Koda's Steve Tucker (left) and Paul Heath

Koda Capital has become the latest advice group to secure a tie-up with off-shore investors after US-based wealth backer Emigrant Partners took a minority stake in the group, giving founders Paul Heath and Steve Tucker a capital and knowledge boost they hope will take the $10 billion AUM firm to its second phase of growth.

Emigrant Partners, which has its hand in 17 wealth firms in the states that have a combined AUM of $90 billion, purchased a stake in Koda this week totalling less than 25 per cent of the firm’s ownership.

According to Paul Heath, who founded Koda with ex-MLC boss Steve Tucker in 2015, the equity stake is a way to inject capital and know-how so the business can grow, while still preserving the professional partner model that sees majority ownership stay in the hands of adviser partners.

In 2019 Heath says the two sat down with the other major stakeholders and agreed that the operating scale for the firm’s professional services model was “in line of sight” to get them through the first stage. For stage two, hatched during the heady lockdown days of early 2020, they needed a partner that could bring further funding and external know-how.

“We knew we had the right model – independent, conflict-free advice delivered by staff and partners who owned the firm – but we knew that to scale further we had to do it differently,” Heath says.

The two flew to the states and courted suitors, with Emigrant Partners – owned by Emigrant Bank, the largest family-owned and operated bank in North America – quickly emerging as what Heath calls the “logical choice”.

Emigrant can not only fund Koda’s growth now, Heath says, but when the next phase of growth nears. This means the advice group won’t need to broach the risk associated with bringing further partners into the fold.

Emigrant gets no chair seats in the deal, but Heath figures the group’s expertise will be just as valuable as its capital.

“They don’t want voting rights or a board seat; they’ve been doing this for a while and they’ve decided the minority stake is the best model,” he says. “But there’s a menu of help we can choose from, with things like M&A for example.”

So does that mean Koda is looking to expand overseas, with the US and its burgeoning ‘Registered Investment Advisor’ movement a likely target?

“No,” says Tucker. “We’re not going out and doing a deal a week or anything. We’re not an aggregator.”

Ticking the right boxes

While Koda’s wholesale advice model was attractive to Emigrant, Tucker reckons it was the ownership platform that really ticked the investment group’s boxes.

“Wholesale wasn’t a stipulation for them,” Tucker explains. “They like the market we’re in, but the main aspect was the professional partnership model, it’s key to what they’re looking for.”
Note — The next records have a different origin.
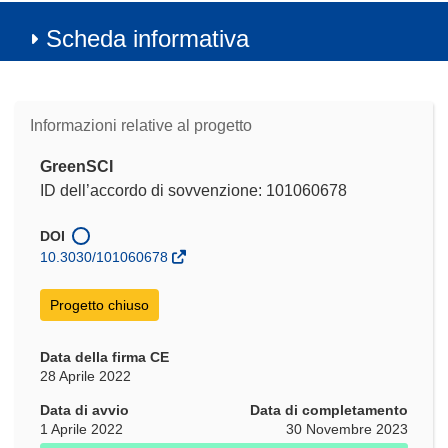
Scheda informativa
Informazioni relative al progetto
GreenSCI
ID dell’accordo di sovvenzione: 101060678
DOI
10.3030/101060678
Progetto chiuso
Data della firma CE
28 Aprile 2022
Data di avvio
Data di completamento
1 Aprile 2022
30 Novembre 2023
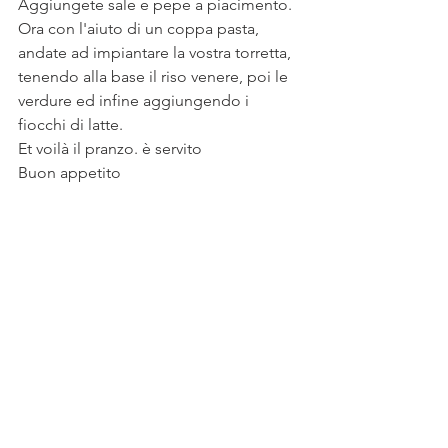
Aggiungete sale e pepe a piacimento.
Ora con l'aiuto di un coppa pasta, 
andate ad impiantare la vostra torretta, 
tenendo alla base il riso venere, poi le 
verdure ed infine aggiungendo i 
fiocchi di latte.
Et voilà il pranzo. è servito 
Buon appetito 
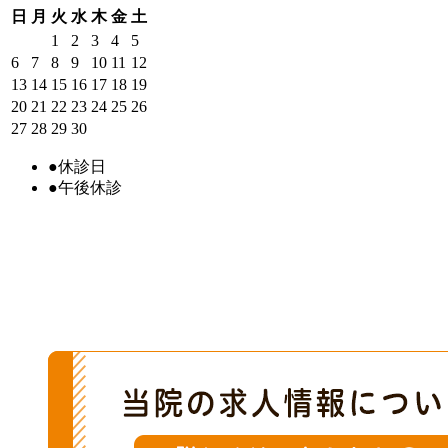
日
月
火
水
木
金
土
1
2
3
4
5
6
7
8
9
10
11
12
13
14
15
16
17
18
19
20
21
22
23
24
25
26
27
28
29
30
●
休診日
●
午後休診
The advice stalwart hits on a couple of emerging themes Koda sits at the nexus of. Offshore capital into advice is the big one, with the Italian Azimut Group’s investment in Paul Barrett’s AZ NGA and US buyout king KKR’s interests in CFS being other examples. The comparisons are far from analogous – AZ NGA isn’t licensed and CFS is a multi-faceted wealth group – but the thematic is clear; overseas investors see value and huge potential for growth in Australian wealth management.

Another emergent theme is the owner/partner model in advice.

Koda staff own over 75 per cent of the firm. With the market for adviser talent tightening, he believes, investors want to know the people that matter – the advisers that have relationships with clients – are in for the long haul.

“If you look at the advice mid-market and the exodus of advisers we do believe there will be more of these professional-style models as the market restructures,” he explains.

“The capital is looking for access to the new model, they know those firms are run well and are profitable. Groups like Azimut and KKR are looking for secure and strong, growing revenue streams. Go back to conversations with Colin [Tate, Conexus chair] 15 years ago… we’ve always had the view that the professional services model can be successful.”

There will always be capital flowing towards large scale vertically integrated structures, Tucker says, without naming AMP or Insignia. “But we don’t think that’s where the future lies.”

More broadly, Tucker believes overseas investment and the tidal shift towards professional partnership models are yet more signs that the advice industry is on its way back to prominence and prosperity after a bruising period marked by the royal commission, tough new standards and steep regulatory hurdles.

“All roads lead to a very successful transformation of the advice system as we move through a period of reformation,” he says.